With all this change (including 5 inches chopped off my erstwhile waist-length hair, which caused a plaintive cry from my mum on the phone) and the fact that I was returning home most nights after 10 pm, exhausted but happy, this space has been pretty silent. And it is not because I’ve ignored it or because I’ve stopped cooking. It’s because I’d rather say nothing than be guilty of lazy (or tired, as the case may be) writing. “I made Julia Child’s Beef Bourguignon. It was delicious. Recipe follows.” This is something I hope you will never find on this site.

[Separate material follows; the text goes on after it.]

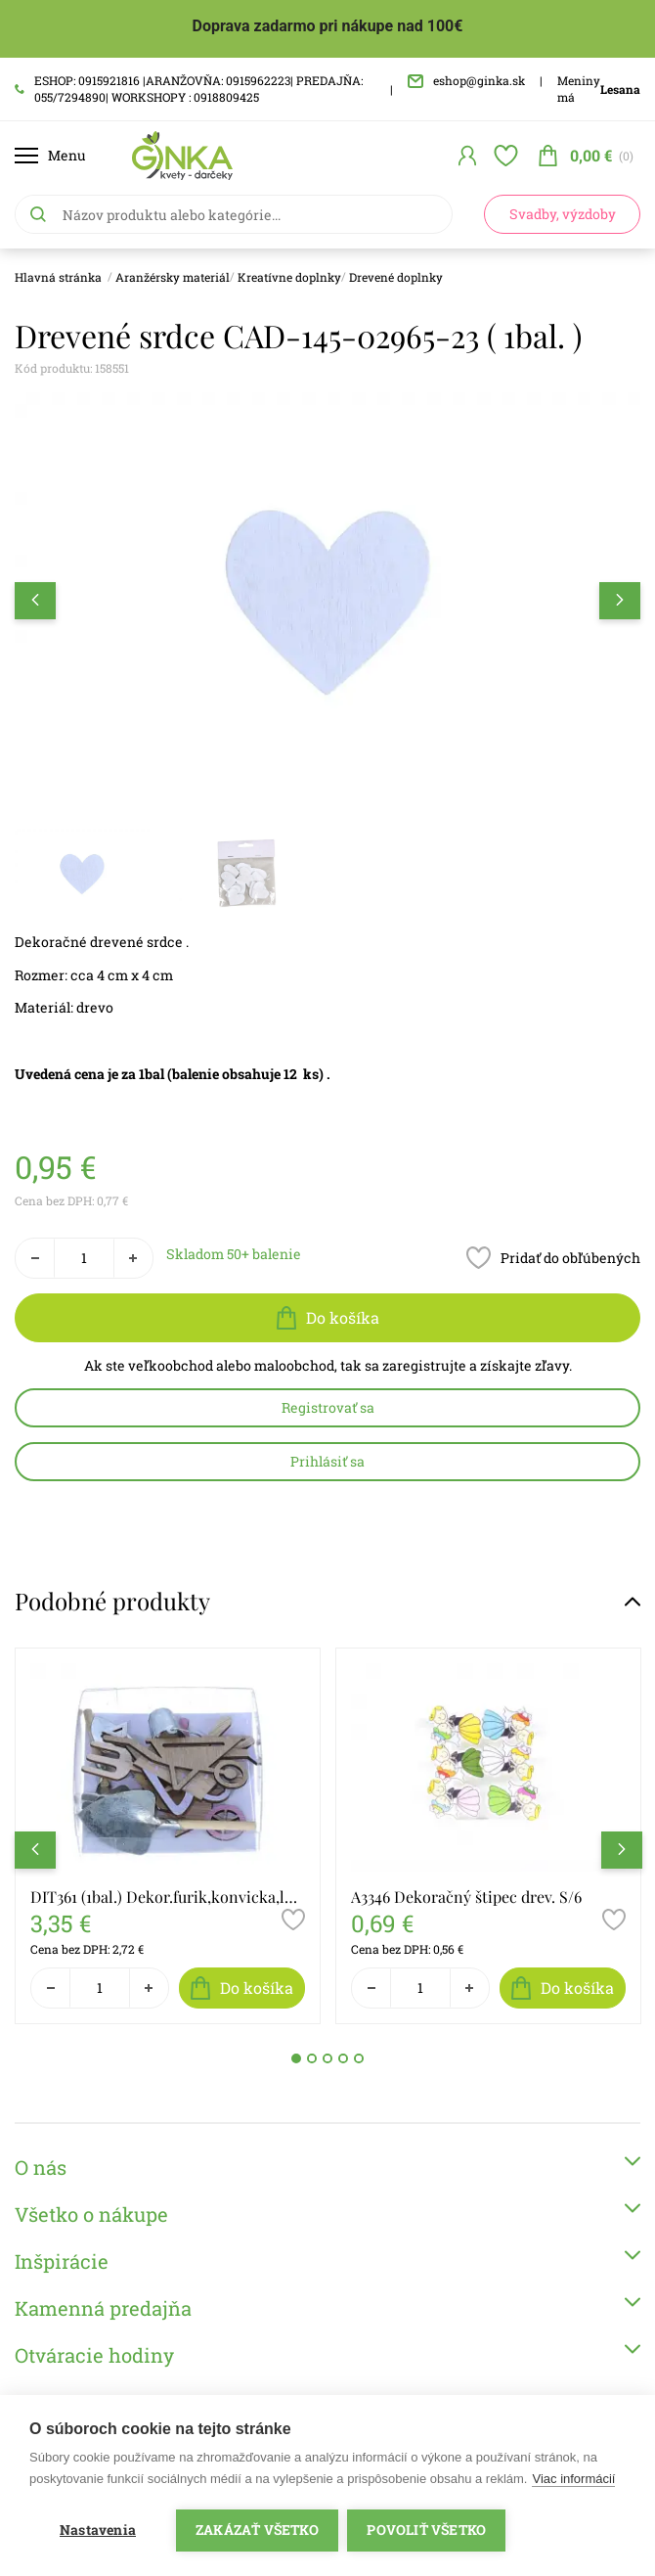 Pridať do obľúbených (553, 1257)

My first weekend in the new house, as I got familiar with the kitchen, pulled open drawers and cabinets, learned the temperamental idiosyncrasies of a new oven, I got out my old cake pan that travels with me everywhere and baked brownies. They represent the very beginning, when a 15 year old girl drew out her first cake pan from the oven and marveled at her power of creation. Since then, I’ve baked hundreds of brownies, some dry, some cakey, some so rich you needed tumblers of milk to wash it down, always in the quest of perfection. A brownie with a cracked crust, a fudgy, moist interior, the deep, satisfying taste of dark chocolate, the crunch of toasted nuts. This recipe is the closest I’ve come to it. It’s so simple a child could make it. If you’re new to baking, try it and you’ll never look back. With Valentine’s around the corner, it makes the perfect gift. Half an hour after I started making them, the kitchen was filled with familiar smells. The nomad was home again.

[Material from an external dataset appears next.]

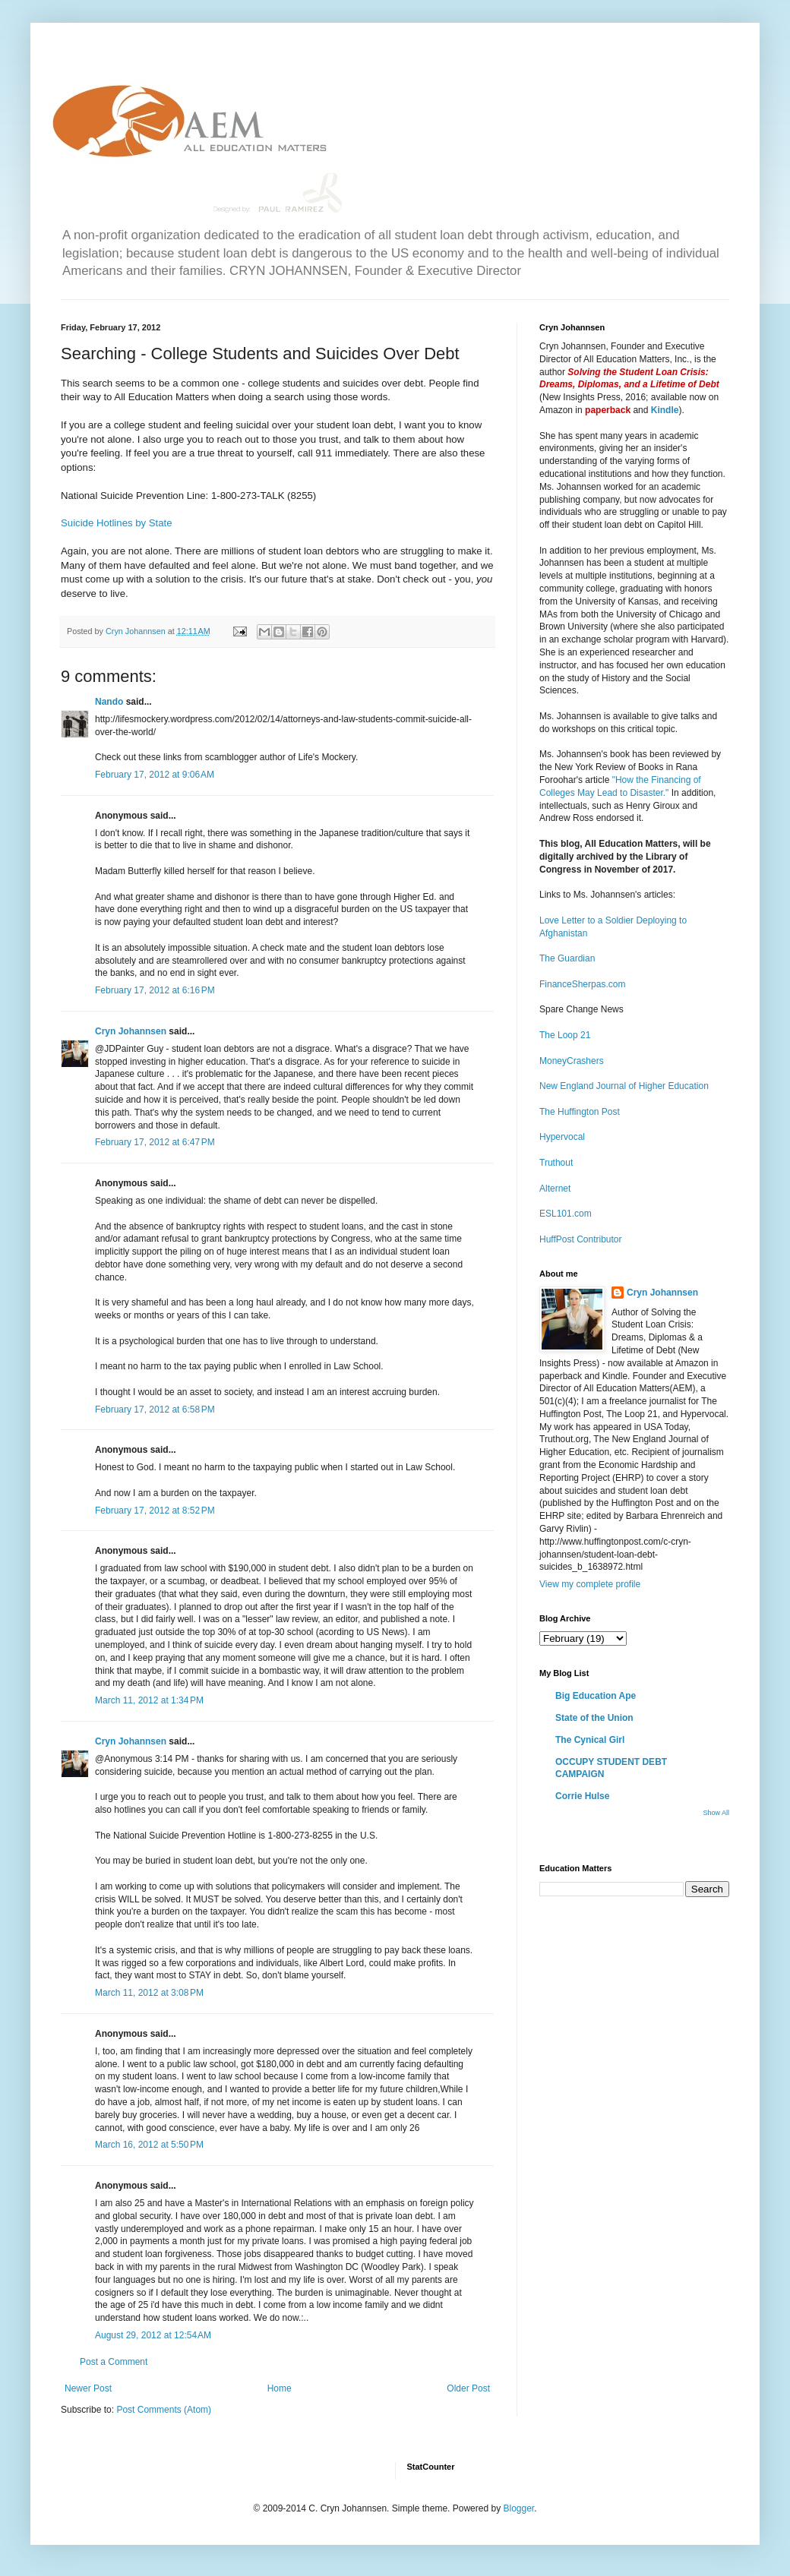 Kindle (665, 410)
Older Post (468, 2388)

Dark, Fudgy Chocolate Brownies
Adapted from Jamie Oliver
1/3 cup slivered almonds (or walnuts)
2 sticks (8 ounces or 225 gm) unsalted butter
7 ounces (200 gm) dark chocolate (60% cocoa)
1/4 cup dried cranberries (or dried cherries)
1/2 cup cocoa
1/2 cup all purpose flour
1 teaspoon baking powder
1/2 teaspoon salt
1 1/2 cups sugar
4 large eggs, beaten
1 teaspoon vanilla extract
1. Preheat the oven to 350°F (180°C). Lightly butter an 8-inch square cake pan.
2. Toast the nuts on a baking sheet in the preheated oven for 6-8 mins taking care not to burn them. Cool completely.
3. Melt the chocolate and butter on the top of a double boiler or in a large bowl over simmering water, stirring frequently until smooth.
4. Take the bowl off the heat and stir in the toasted almonds and dried cranberries.
5. In another bowl, whisk together the cocoa, flour, baking powder, salt and sugar. Add this to the chocolate mixture and stir together well.
6. Beat the eggs with the vanilla extract and stir them in until they are completely incorporated and you have a smooth mixture.
7. Pour the mixture into the prepared pan and bake in the preheated oven for 20-25 mins. Never overbake brownies. The top should be dry and crackly but the inside should still be gooey; a cake tester will not come out clean.
8. Allow to cool in the pan, then transfer to a board and chop into chunky squares. Best with a dollop of barely sweetened whipped cream or a glass of milk.
They will keep at room temperature or refrigerated for 3-4 days (if they last that long). They also freeze well.